• Instructions to follow
Lines with the string "Series" must each be copied from the listing.

• Supplied material
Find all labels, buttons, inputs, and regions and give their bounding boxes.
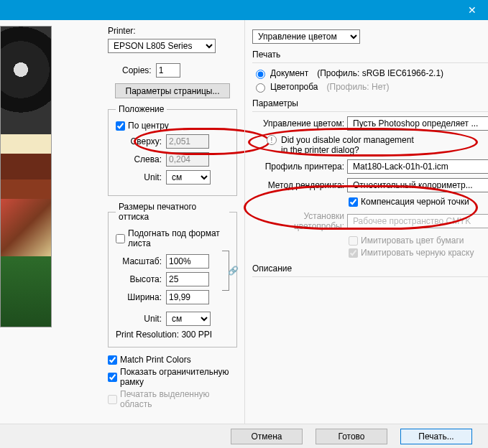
print-selection-checkbox: Печатать выделенную область [108, 389, 237, 409]
size-unit-select[interactable]: см [166, 312, 211, 326]
link-icon[interactable]: 🔗 [228, 266, 239, 276]
width-label: Ширина: [116, 292, 162, 302]
proof-setup-select: Рабочее пространство CMYK [347, 214, 488, 228]
cancel-button[interactable]: Отмена [231, 429, 303, 444]
proof-profile: (Профиль: Нет) [327, 82, 390, 92]
close-button[interactable]: ✕ [456, 0, 488, 20]
show-bbox-checkbox[interactable]: Показать ограничительную рамку [108, 367, 237, 387]
simulate-paper-checkbox: Имитировать цвет бумаги [349, 235, 488, 246]
top-label: Сверху: [116, 136, 162, 146]
printer-profile-label: Профиль принтера: [252, 162, 344, 172]
document-profile: (Профиль: sRGB IEC61966-2.1) [317, 68, 443, 78]
scaled-size-group: Размеры печатного оттиска Подогнать под … [108, 202, 237, 347]
position-unit-select[interactable]: см [166, 170, 211, 185]
match-print-colors-checkbox[interactable]: Match Print Colors [108, 355, 237, 365]
print-button[interactable]: Печать... [400, 429, 472, 444]
right-pane: Управление цветом Печать Документ (Профи… [244, 20, 488, 424]
center-checkbox-input[interactable] [116, 121, 125, 131]
copies-label: Copies: [122, 65, 152, 75]
print-resolution-label: Print Resolution: 300 PPI [116, 330, 229, 340]
dialog-footer: Отмена Готово Печать... [0, 424, 488, 448]
scale-input[interactable] [166, 254, 209, 269]
proof-radio[interactable]: Цветопроба (Профиль: Нет) [252, 81, 488, 93]
height-input[interactable] [166, 272, 209, 286]
printer-profile-select[interactable]: Mat180-Lack-01h-01.icm [347, 159, 488, 174]
scale-label: Масштаб: [116, 256, 162, 266]
preview-thumb [1, 27, 51, 134]
color-handling-label: Управление цветом: [252, 118, 344, 129]
print-preview [0, 26, 52, 327]
section-select[interactable]: Управление цветом [252, 29, 360, 44]
link-dimensions-bracket: 🔗 [222, 251, 229, 291]
preview-thumb [1, 134, 51, 199]
print-dialog: ✕ Printer: EPSON L805 Series [0, 0, 488, 448]
left-label: Слева: [116, 154, 162, 164]
printer-label: Printer: [108, 26, 136, 36]
copies-input[interactable] [156, 63, 180, 78]
printer-select[interactable]: EPSON L805 Series [108, 39, 216, 53]
rendering-intent-label: Метод рендеринга: [252, 180, 344, 190]
position-legend: Положение [116, 104, 167, 114]
fit-media-checkbox[interactable]: Подогнать под формат листа [116, 228, 229, 248]
scaled-legend: Размеры печатного оттиска [116, 202, 229, 222]
preview-thumb [1, 199, 51, 256]
info-icon: ! [267, 135, 277, 145]
page-setup-button[interactable]: Параметры страницы... [115, 83, 230, 98]
preview-column [0, 20, 55, 424]
rendering-intent-select[interactable]: Относительный колориметр... [347, 178, 488, 192]
position-group: Положение По центру Сверху: Слева: Unit:… [108, 104, 237, 196]
width-input[interactable] [166, 290, 209, 304]
params-heading: Параметры [252, 98, 488, 108]
fit-media-checkbox-input[interactable] [116, 234, 125, 243]
close-icon: ✕ [468, 4, 477, 16]
done-button[interactable]: Готово [316, 429, 387, 444]
left-input [166, 152, 209, 167]
black-point-checkbox[interactable]: Компенсация черной точки [349, 197, 488, 207]
disable-cm-hint: Did you disable color management in the … [281, 135, 414, 155]
unit-label: Unit: [116, 172, 162, 182]
proof-setup-label: Установки цветопробы: [252, 211, 344, 231]
color-handling-select[interactable]: Пусть Photoshop определяет ... [347, 116, 488, 131]
center-checkbox[interactable]: По центру [116, 121, 229, 131]
top-input [166, 134, 209, 149]
left-pane: Printer: EPSON L805 Series Copies: Парам… [55, 20, 244, 424]
titlebar: ✕ [0, 0, 488, 20]
height-label: Высота: [116, 274, 162, 284]
simulate-black-checkbox: Имитировать черную краску [349, 248, 488, 258]
preview-thumb [1, 256, 51, 327]
description-heading: Описание [252, 263, 488, 274]
print-heading: Печать [252, 50, 488, 60]
unit-label: Unit: [116, 314, 162, 324]
document-radio[interactable]: Документ (Профиль: sRGB IEC61966-2.1) [252, 67, 488, 79]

• Task answer
print-dialog: ✕ Printer: EPSON L805 Series [0, 0, 488, 448]
printer-select[interactable]: EPSON L805 Series [108, 39, 216, 53]
left-pane: Printer: EPSON L805 Series Copies: Парам… [55, 20, 244, 424]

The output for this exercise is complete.